Prostates Grown from Stem Cells
New proof that the mouse prostate contains stem cells could aid cancer research.
A single adult stem cell from the prostate of a mouse can develop into an entire functional organ, scientists reported online yesterday in Nature. The finding proves that a population of stem cells exists in the adult prostate, as many have long suspected, and it could provide insight into how prostate cancer develops.
“It’s extremely exciting, the concept that you can reconstitute an entire prostate from a single cell,” says Tyler Jacks, director of the David H. Koch Institute for Integrative Cancer Research, at MIT, who was not involved in the work. “That’s impressive stuff.”
Unlike embryonic stem cells, which can potentially develop into any cell type in the body, adult stem cells are tissue-specific. Many organs are believed to house populations of adult stem cells, but in most cases their existence remains unproven. Known adult stem cells, however, can give rise to all the cell types that characterize the organs in which they’re found.
To sift out potential adult prostate stem cells, researchers at Genentech, in San Francisco, zeroed in on a group of cell-surface markers associated with suspected prostate stem cells. Since many of these markers are individually unreliable and poorly understood, the researchers tested a new one as well: a receptor protein called c-kit, which is known to be associated with other types of stem cells.

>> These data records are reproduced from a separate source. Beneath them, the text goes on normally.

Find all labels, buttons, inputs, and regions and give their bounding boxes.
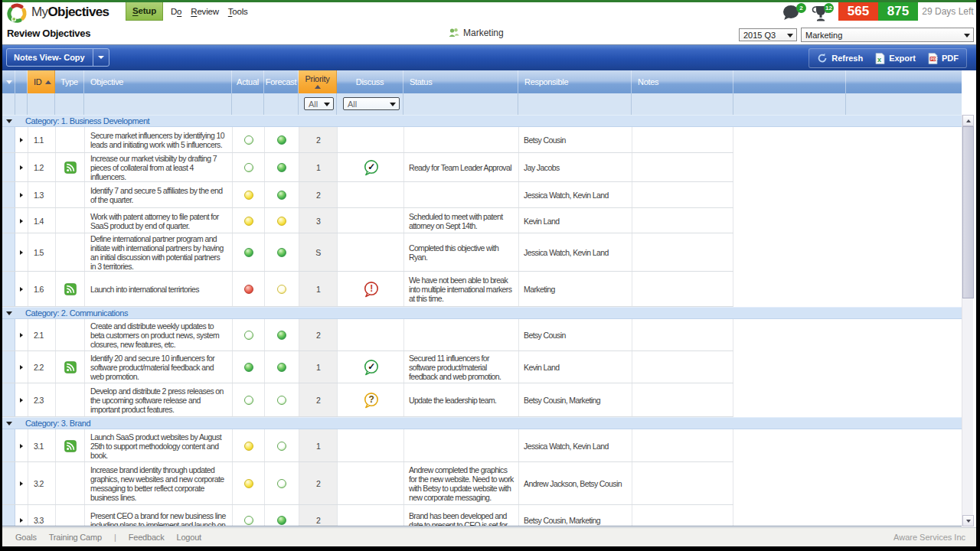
column-header-discuss[interactable]: Discuss <box>337 70 403 93</box>
column-header-forecast[interactable]: Forecast <box>264 70 299 93</box>
objective-row[interactable]: 3.1 Launch SaaS product websites by Augu… <box>2 429 962 462</box>
grid-toolbar: Notes View- Copy Refresh x Export <box>2 44 976 70</box>
objective-row[interactable]: 1.6 Launch into international terrirtori… <box>2 272 962 307</box>
objective-row[interactable]: 1.3 Identify 7 and secure 5 affiliates b… <box>2 182 962 208</box>
row-priority-cell: 2 <box>299 319 337 351</box>
objective-row[interactable]: 3.3 Present CEO a brand for new business… <box>2 505 962 527</box>
discuss-filter-caret-icon <box>390 103 396 106</box>
footer-link-logout[interactable]: Logout <box>176 533 201 542</box>
row-responsible-cell: Jessica Watch, Kevin Land <box>518 233 632 272</box>
row-forecast-cell <box>264 233 299 272</box>
row-gutter-cell <box>2 233 15 272</box>
row-expand-toggle[interactable] <box>15 383 28 417</box>
column-header-status-label: Status <box>410 77 432 86</box>
row-discuss-cell <box>337 127 403 153</box>
refresh-label: Refresh <box>831 54 863 63</box>
row-objective-cell: Develop and distribute 2 press releases … <box>84 383 232 417</box>
row-discuss-cell: ! <box>337 272 403 307</box>
expand-arrow-icon <box>20 165 23 170</box>
notes-view-copy-button[interactable]: Notes View- Copy <box>6 48 109 67</box>
row-expand-toggle[interactable] <box>15 208 28 233</box>
scroll-up-button[interactable] <box>962 115 974 126</box>
vertical-scrollbar[interactable] <box>962 115 973 527</box>
column-header-id[interactable]: ID <box>28 70 55 93</box>
scrollbar-thumb[interactable] <box>962 126 974 298</box>
grid-header-row: ID Type Objective Actual Forecast Priori… <box>2 70 962 93</box>
row-expand-toggle[interactable] <box>15 182 28 208</box>
app-window: MyObjectives SetupDoReviewTools 2 12 565… <box>2 0 976 546</box>
row-gutter-cell <box>2 127 15 153</box>
view-dropdown-arrow[interactable] <box>93 56 109 59</box>
row-expand-toggle[interactable] <box>15 351 28 383</box>
nav-tab-review[interactable]: Review <box>186 4 224 19</box>
objective-row[interactable]: 1.1 Secure market influencers by identif… <box>2 127 962 153</box>
row-priority-cell: S <box>299 233 337 272</box>
row-expand-toggle[interactable] <box>15 233 28 272</box>
category-row[interactable]: Category: 2. Communications <box>2 307 962 319</box>
column-header-actual[interactable]: Actual <box>232 70 264 93</box>
footer-link-goals[interactable]: Goals <box>15 533 37 542</box>
row-responsible-cell: Betsy Cousin, Marketing <box>518 383 632 417</box>
column-header-priority[interactable]: Priority <box>299 70 337 93</box>
collapse-all-header-cell[interactable] <box>2 70 15 93</box>
page-title: Review Objectives <box>7 28 90 39</box>
column-header-actual-label: Actual <box>237 77 259 86</box>
row-status-cell: Update the leadership team. <box>403 383 518 417</box>
nav-tab-tools[interactable]: Tools <box>224 4 253 19</box>
footer-link-feedback[interactable]: Feedback <box>129 533 165 542</box>
column-header-objective-label: Objective <box>90 77 123 86</box>
nav-tab-setup[interactable]: Setup <box>126 2 163 21</box>
export-button[interactable]: x Export <box>875 53 916 64</box>
team-select[interactable]: Marketing <box>801 28 974 42</box>
row-discuss-cell <box>337 182 403 208</box>
row-id-cell: 2.2 <box>28 351 55 383</box>
main-nav: SetupDoReviewTools <box>126 2 253 21</box>
status-ball-green-open <box>244 516 253 525</box>
row-expand-toggle[interactable] <box>15 429 28 462</box>
category-row[interactable]: Category: 3. Brand <box>2 417 962 429</box>
column-header-status[interactable]: Status <box>403 70 518 93</box>
column-header-objective[interactable]: Objective <box>84 70 232 93</box>
objective-row[interactable]: 2.1 Create and distribute weekly updates… <box>2 319 962 351</box>
row-notes-cell <box>632 383 733 417</box>
svg-text:?: ? <box>368 394 374 405</box>
priority-filter-select[interactable]: All <box>304 97 334 110</box>
nav-tab-do[interactable]: Do <box>166 4 186 19</box>
discuss-filter-select[interactable]: All <box>343 97 400 110</box>
column-header-empty-2 <box>846 70 962 93</box>
row-id-cell: 1.3 <box>28 182 55 208</box>
row-expand-toggle[interactable] <box>15 153 28 182</box>
row-expand-toggle[interactable] <box>15 505 28 527</box>
row-expand-toggle[interactable] <box>15 272 28 307</box>
row-forecast-cell <box>264 272 299 307</box>
category-row[interactable]: Category: 1. Business Development <box>2 115 962 127</box>
column-header-notes[interactable]: Notes <box>632 70 733 93</box>
pdf-button[interactable]: PDF PDF <box>928 53 959 64</box>
objective-row[interactable]: 3.2 Increase brand identity through upda… <box>2 462 962 505</box>
category-collapse-icon <box>6 311 12 315</box>
column-header-type[interactable]: Type <box>55 70 84 93</box>
row-responsible-cell: Kevin Land <box>518 351 632 383</box>
refresh-button[interactable]: Refresh <box>817 53 863 64</box>
row-expand-toggle[interactable] <box>15 127 28 153</box>
objective-row[interactable]: 2.3 Develop and distribute 2 press relea… <box>2 383 962 417</box>
objective-row[interactable]: 1.5 Define international partner program… <box>2 233 962 272</box>
column-header-responsible[interactable]: Responsible <box>518 70 632 93</box>
column-header-empty-1 <box>733 70 846 93</box>
row-forecast-cell <box>264 462 299 505</box>
team-select-caret-icon <box>964 34 970 37</box>
footer-link-training-camp[interactable]: Training Camp <box>49 533 102 542</box>
row-discuss-cell <box>337 319 403 351</box>
scroll-down-button[interactable] <box>962 515 974 527</box>
row-discuss-cell <box>337 429 403 462</box>
objective-row[interactable]: 1.2 Increase our market visibilty by dra… <box>2 153 962 182</box>
category-label: Category: 3. Brand <box>25 419 90 428</box>
row-expand-toggle[interactable] <box>15 462 28 505</box>
row-expand-toggle[interactable] <box>15 319 28 351</box>
objective-row[interactable]: 1.4 Work with patent attorney to file pa… <box>2 208 962 233</box>
row-forecast-cell <box>264 319 299 351</box>
row-notes-cell <box>632 319 733 351</box>
export-excel-icon: x <box>875 53 885 64</box>
period-select[interactable]: 2015 Q3 <box>739 28 797 41</box>
objective-row[interactable]: 2.2 Identify 20 and secure 10 influencer… <box>2 351 962 383</box>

Using c-kit and three other markers, the researchers, led by senior scientist Wei-Qiang Gao, isolated a small population of likely stem cells from the prostates of mice. But while markers can point to candidates, they can’t unequivocally prove the identity of a stem cell. The cell still needs to demonstrate the capacity to develop into an entire organ.
To test for that capacity, Gao and his colleagues grafted individual stem-cell candidates onto the kidneys of living mice. In order to provide necessary developmental cues, they transferred, along with each cell, some connective cells from the urogenital cavities of rats. Three months later, the researchers removed the kidneys and analyzed the fate of the grafted cells. Of the 97 single-cell transplants, 14 had grown into fully functioning prostates–complete with multiple cell types, characteristic branching structures, and prostate-specific proteins.
Other groups have grown prostates in living mice from clumps of cells, but never before from a single cell. “That’s really the gold standard–that there’s an adult, tissue-specific stem cell,” says Scott Cramer, an associate professor of cancer biology at Wake Forest University School of Medicine, who was not involved in the study. The only other solid tissue for which this feat has been accomplished is the breast: a single breast stem cell can develop into an entire mammary gland.
Adult stem cells have been touted for their promise in regenerative medicine. But there is no clinical reason to regrow a prostate, says Leisa Johnson, a senior scientist at Genentech and coauthor of the Nature paper. The vast majority of prostate-cancer patients are beyond their child-bearing years, and the main side effects of prostate removal–urinary incontinence and impotence–are caused by nerve disruption during surgery, so they wouldn’t be remedied by a new prostate.
Even so, says Jacks, the newly isolated prostate stem cells may provide insight into adult stem cells in general. “Our understanding of stem cells–and adult stem cells in particular–might allow us to re-create damaged tissues that are lost during debilitating diseases,” he says.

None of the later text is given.